* **RECORDS SHOWN**
= Beginning of Section =
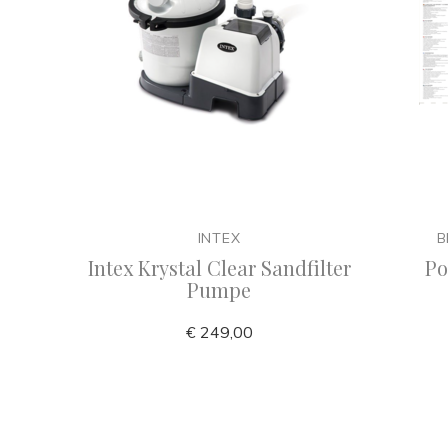
INTEX
B
Intex Krystal Clear Sandfilter
Po
Pumpe
€ 249,00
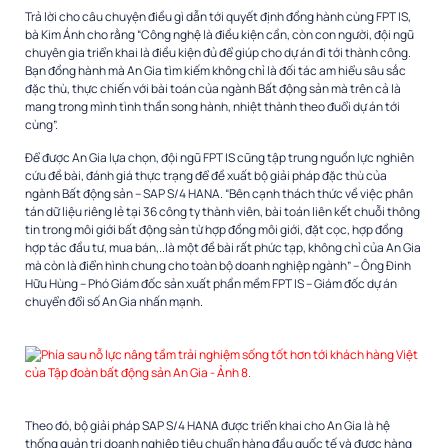
Trả lời cho câu chuyện điều gì dẫn tới quyết định đồng hành cùng FPT IS,
bà Kim Ánh cho rằng “Công nghệ là điều kiện cần, còn con người, đội ngũ
chuyên gia triển khai là điều kiện đủ để giúp cho dự án đi tới thành công.
Bạn đồng hành mà An Gia tìm kiếm không chỉ là đối tác am hiểu sâu sắc
đặc thù, thực chiến với bài toán của ngành Bất động sản mà trên cả là
mang trong mình tình thần song hành, nhiệt thành theo đuổi dự án tới
cùng”.
Để được An Gia lựa chọn, đội ngũ FPT IS cũng tập trung nguồn lực nghiên
cứu đề bài, đánh giá thực trạng để đề xuất bộ giải pháp đặc thù của
ngành Bất động sản – SAP S/4 HANA. “Bên cạnh thách thức về việc phân
tán dữ liệu riêng lẻ tại 36 công ty thành viên, bài toán liên kết chuỗi thông
tin trong môi giới bất động sản từ hợp đồng môi giới, đặt cọc, hợp đồng
hợp tác đầu tư, mua bán,..là một đề bài rất phức tạp, không chỉ của An Gia
mà còn là điển hình chung cho toàn bộ doanh nghiệp ngành” – Ông Đinh
Hữu Hùng – Phó Giám đốc sản xuất phần mềm FPT IS – Giám đốc dự án
chuyển đổi số An Gia nhấn mạnh.
Theo đó, bộ giải pháp SAP S/4 HANA được triển khai cho An Gia là hệ
thống quản trị doanh nghiệp tiêu chuẩn hàng đầu quốc tế và được hàng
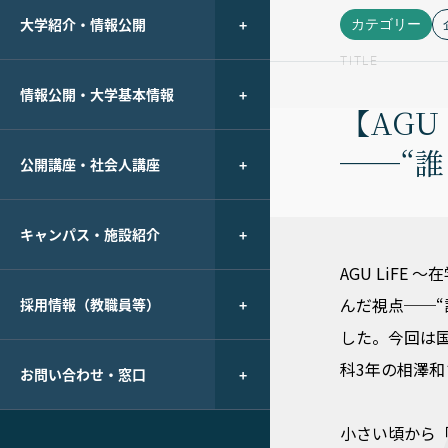
大学紹介・情報公開
カテゴリー
TITLE
情報公開・大学基本情報
【AG
──“
公開講座・社会人講座
キャンパス・施設紹介
AGU LiF
んだ視点──“
採用情報（教職員等）
した。今回は
科3年の相澤和
お問い合わせ・窓口
小さい頃から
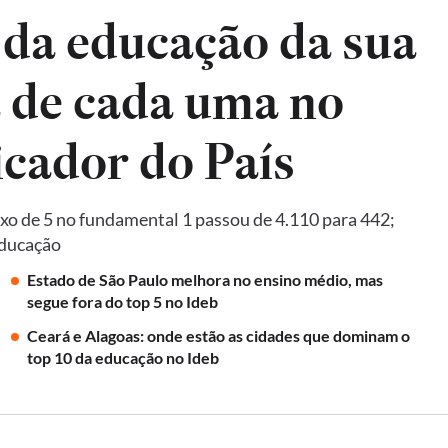
 da educação da sua
a de cada uma no
Ideb, principal indicador do País
xo de 5 no fundamental 1 passou de 4.110 para 442;
Educação
Estado de São Paulo melhora no ensino médio, mas
segue fora do top 5 no Ideb
Ceará e Alagoas: onde estão as cidades que dominam o
top 10 da educação no Ideb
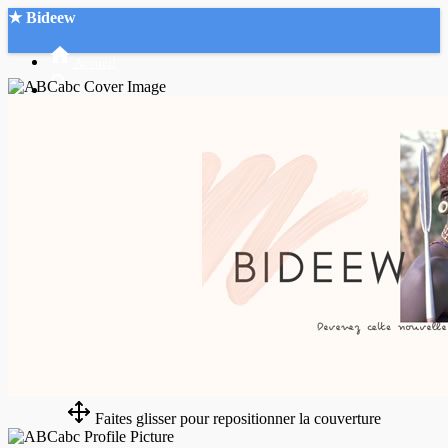
★ Bideew
Accueil
Recherche Avancée
Mon compte
Connexion
Créer un compte
Mode nuit
Faites glisser pour repositionner la couverture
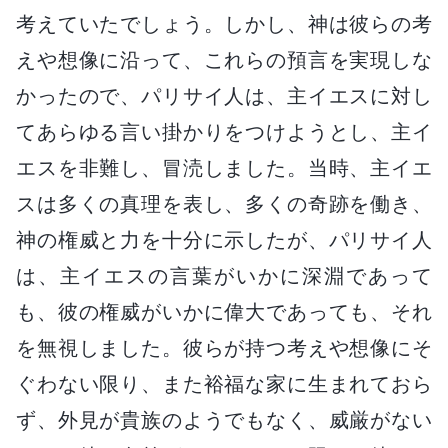
考えていたでしょう。しかし、神は彼らの考
えや想像に沿って、これらの預言を実現しな
かったので、パリサイ人は、主イエスに対し
てあらゆる言い掛かりをつけようとし、主イ
エスを非難し、冒涜しました。当時、主イエ
スは多くの真理を表し、多くの奇跡を働き、
神の権威と力を十分に示したが、パリサイ人
は、主イエスの言葉がいかに深淵であって
も、彼の権威がいかに偉大であっても、それ
を無視しました。彼らが持つ考えや想像にそ
ぐわない限り、また裕福な家に生まれておら
ず、外見が貴族のようでもなく、威厳がない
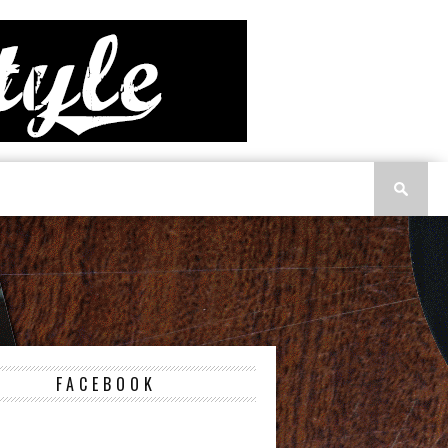
FACEBOOK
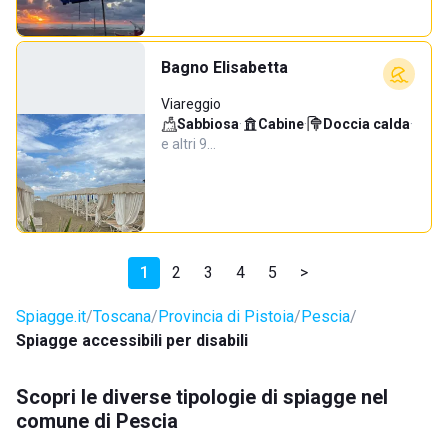
Bagno Elisabetta
Viareggio
Sabbiosa
·
Cabine
·
Doccia calda
·
e altri 9…
1
2
3
4
5
>
Spiagge.it
Toscana
Provincia di Pistoia
Pescia
Spiagge accessibili per disabili
Scopri le diverse tipologie di spiagge nel
comune di Pescia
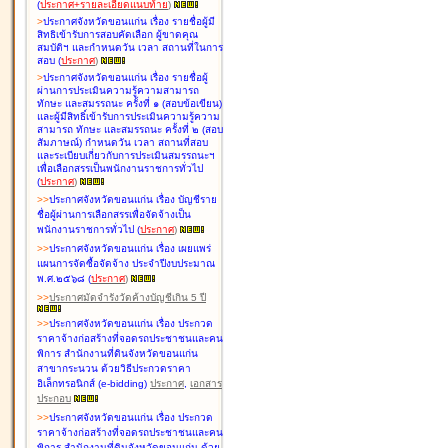
(
ประกาศ+รายละเอียดแนบท้าย
)
>
ประกาศจังหวัดขอนแก่น เรื่อง
รายชื่อผู้มี
สิทธิเข้ารับการสอบคัดเลือก ผู้ขาดคุณ
สมบัติฯ และกำหนดวัน เวลา สถานที่ในการ
สอบ
(
ประกาศ
)
>
ประกาศจังหวัดขอนแก่น เรื่อง
รายชื่อผู้
ผ่านการประเมินความรู้ความสามารถ
ทักษะ และสมรรถนะ ครั้งที่ ๑ (สอบข้อเขียน)
และผู้มีสิทธิ์เข้ารับการประเมินความรู้ความ
สามารถ ทักษะ และสมรรถนะ ครั้งที่ ๒ (สอบ
สัมภาษณ์) กำหนดวัน เวลา สถานที่สอบ
และระเบียบเกี่ยวกับการประเมินสมรรถนะฯ
เพื่อเลือกสรรเป็นพนักงานราชการทั่วไป
(
ประกาศ
)
>
>
ประกาศจังหวัดขอนแก่น เรื่อง
บัญชี
ราย
ชื่อผู้ผ่านการเลือกสรรเพื่อจัดจ้างเป็น
พนักงานราชการทั่วไป
(
ประกาศ
)
>
>
ประกาศจังหวัดขอนแก่น เรื่อง
เผยแพร่
แผนการจัดซื้อจัดจ้าง ประจำปีงบประมาณ
พ.ศ.๒๕๖๘
(
ประกาศ
)
>
>
ประกาศมัดจำรังวัดค้างบัญชีเกิน 5 ปี
>
>
ประกาศจังหวัดขอนแก่น เรื่อง ประกวด
ราคาจ้างก่อสร้างที่จอดรถประชาชนและคน
พิการ สำนักงานที่ดินจังหวัดขอนแก่น
สาขากระนวน ด้วยวิธีประกวดราคา
อิเล็กทรอนิกส์ (e-bidding)
ประกาศ
,
เอกสาร
ประกอบ
>
>
ประกาศจังหวัดขอนแก่น เรื่อง ประกวด
ราคาจ้างก่อสร้างที่จอดรถประชาชนและคน
พิการ สำนักงานที่ดินจังหวัดขอนแก่น ด้วย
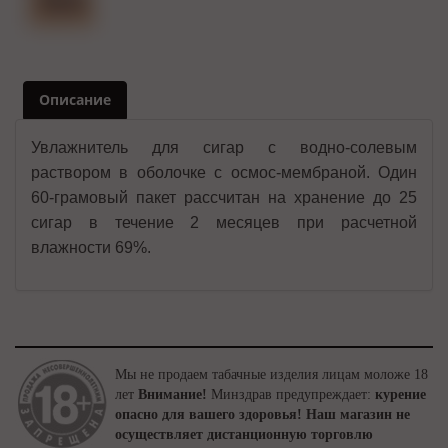
Описание
Увлажнитель для сигар с водно-солевым
раствором в оболочке с осмос-мембраной. Один
60-грамовый пакет рассчитан на хранение до 25
сигар в течение 2 месяцев при расчетной
влажности 69%.
Мы не продаем табачные изделия лицам моложе 18
лет
Внимание!
Минздрав предупреждает:
курение
опасно для вашего здоровья!
Наш магазин не
осуществляет дистанционную торговлю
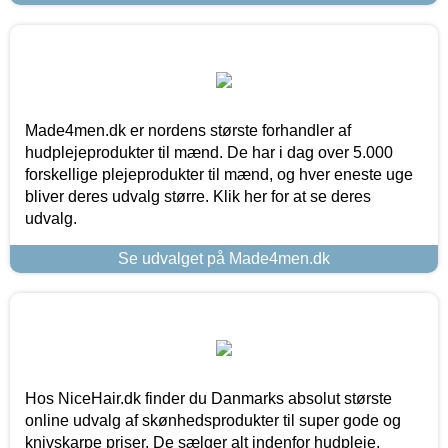
Made4men.dk er nordens største forhandler af
hudplejeprodukter til mænd. De har i dag over 5.000
forskellige plejeprodukter til mænd, og hver eneste uge
bliver deres udvalg større. Klik her for at se deres
udvalg.
Se udvalget på Made4men.dk
Hos NiceHair.dk finder du Danmarks absolut største
online udvalg af skønhedsprodukter til super gode og
knivskarpe priser. De sælger alt indenfor hudpleje,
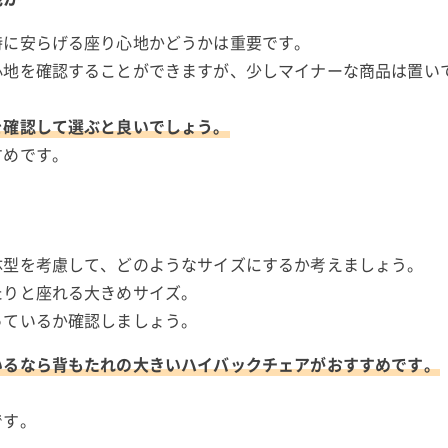
時に安らげる座り心地かどうかは重要です。
心地を確認することができますが、少しマイナーな商品は置い
を確認して選ぶと良いでしょう。
すめです。
体型を考慮して、どのようなサイズにするか考えましょう。
たりと座れる大きめサイズ。
っているか確認しましょう。
いるなら背もたれの大きいハイバックチェアがおすすめです。
。
です。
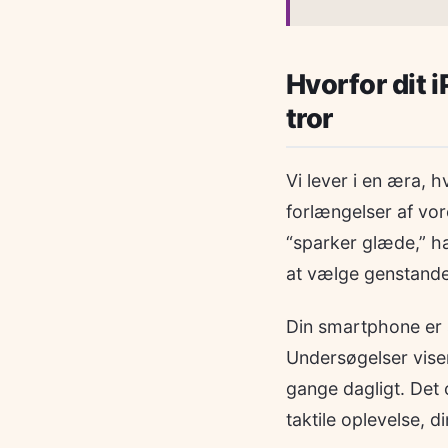
Hvorfor dit 
tror
Vi lever i en æra, 
forlængelser af vor
“sparker glæde,” ha
at vælge genstande, 
Din smartphone er s
Undersøgelser viser
gange dagligt. Det 
taktile oplevelse, d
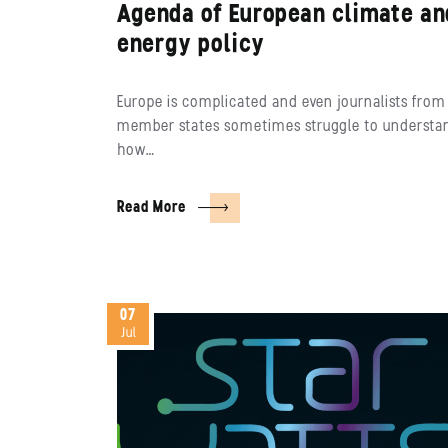
Agenda of European climate an
energy policy
Europe is complicated and even journalists from
member states sometimes struggle to understa
how…
Read More
07
Jul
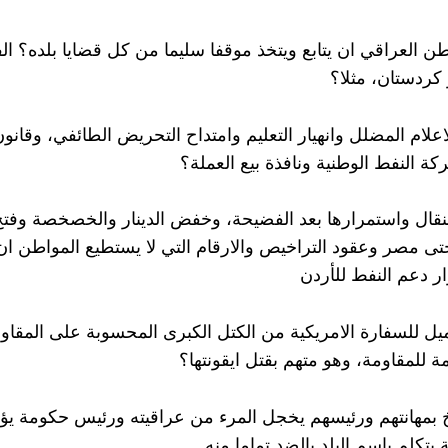
 العراقي ان يتابع ويتخذ موقفا سليما من كل قضايا بلده؟ ال
ز كردستان، مثلا؟
لاعلام المضلل وانهيار التعليم وامتداح التحريض الطائفي، وقانو
كة النفط الوطنية ونافذة بيع العملة؟
ال واستمرارها بعد الفضيحة، وخفض الدينار والخصخصة وفتح
تى مصر وعقود التراخيص والارقام التي لا يستطيع المواطن ان ي
ر دعم النفط للأردن
 للسفارة الامريكية من الكتل الكبرى المحسوبة على المقاو
ة للمقاومة، وهو متهم بقتل ايقونتها؟
يخ بمهانتهم ورئيسهم يخجل المرء من عراقيته ورئيس حكومة يؤم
= End of Section =
* **PROBLEM DETAILS**
Repeat, line for line and exactly, the material from its first line through the line that contains "ngành Bất động sản –", both ends included; no pictures belong in the copy.

* **EXERCISE ANSWER**
INTEX
B
Intex Krystal Clear Sandfilter
Po
Pumpe
€ 249,00
Trả lời cho câu chuyện điều gì dẫn tới quyết định đồng hành cùng FPT IS,
bà Kim Ánh cho rằng “Công nghệ là điều kiện cần, còn con người, đội ngũ
chuyên gia triển khai là điều kiện đủ để giúp cho dự án đi tới thành công.
Bạn đồng hành mà An Gia tìm kiếm không chỉ là đối tác am hiểu sâu sắc
đặc thù, thực chiến với bài toán của ngành Bất động sản mà trên cả là
mang trong mình tình thần song hành, nhiệt thành theo đuổi dự án tới
cùng”.
Để được An Gia lựa chọn, đội ngũ FPT IS cũng tập trung nguồn lực nghiên
cứu đề bài, đánh giá thực trạng để đề xuất bộ giải pháp đặc thù của
ngành Bất động sản – SAP S/4 HANA. “Bên cạnh thách thức về việc phân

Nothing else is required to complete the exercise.